Danny and John McMahon with assistant brewer Joe Radisevich at the Egg Harbor Ale Fest on Sept. 21.

The craft beer industry has many great stories about families coming together in a commercial brewing enterprise – the Careys of New Glarus Brewing, the Klisch brothers of Lakefront Brewery in Milwaukee, the Lonsways of Stone Arch in Appleton, the Buttera family at O’so in Plover, to name just a few here in Wisconsin.

Add the McMahons of Door County Brewing Co. to that list.

“Danny’s the artistic, creative craftsman side of it,” John McMahon said of his brewmaster son. “I’m the business side.”

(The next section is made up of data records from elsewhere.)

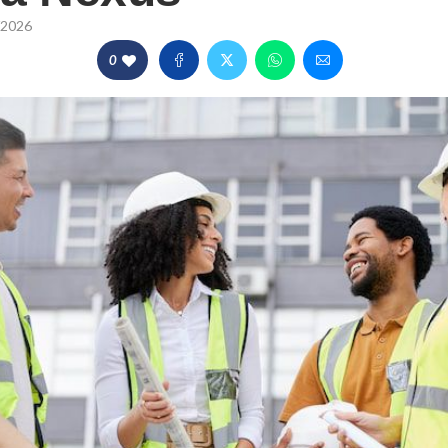
/2026
0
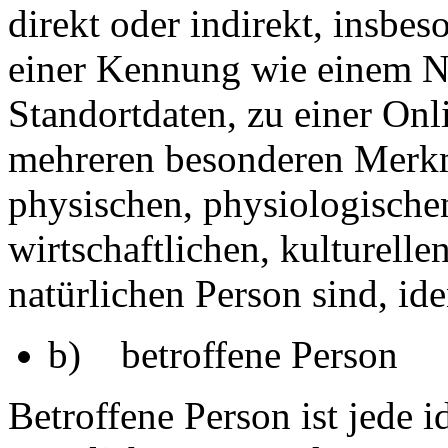
direkt oder indirekt, insbe
einer Kennung wie einem 
Standortdaten, zu einer On
mehreren besonderen Merkm
physischen, physiologischen
wirtschaftlichen, kulturellen
natürlichen Person sind, ide
b) betroffene Person
Betroffene Person ist jede id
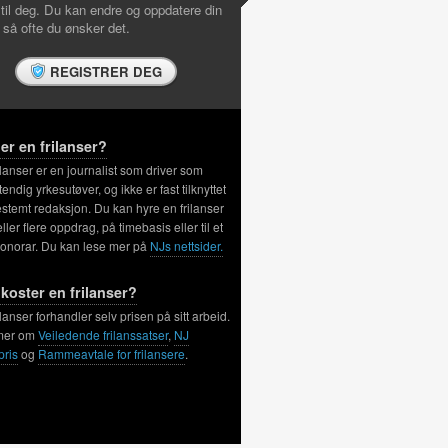
 til deg. Du kan endre og oppdatere din
l så ofte du ønsker det.
REGISTRER DEG
er en frilanser?
ilanser er en journalist som driver som
tendig yrkesutøver, og ikke er fast tilknyttet
stemt redaksjon. Du kan hyre en frilanser
 eller flere oppdrag, på timebasis eller til et
honorar. Du kan lese mer på
NJs nettsider.
koster en frilanser?
ilanser forhandler selv prisen på sitt arbeid.
mer om
Veiledende frilanssatser
,
NJ
pris
og
Rammeavtale for frilansere
.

Danny was 7 when his family moved to Door County.

“This is where I spent most of my life,” he said.

But he left for college in Minneapolis and both he and his family thought he wouldn’t be coming back to Door County for anything other than family visits.

“Honestly, my wife and I figured our kids were gone,” John said. “There was no reason for them to stay around. There’s no business that’s open year-round. Nothing that’s going to be here long term.”

Meanwhile, Danny’s college roommate bought a homebrew kit.

“We just got hooked right away. We just kept going at it,” Danny said.

“He’d bring beers home that he brewed, and it was just fantastic,” John said.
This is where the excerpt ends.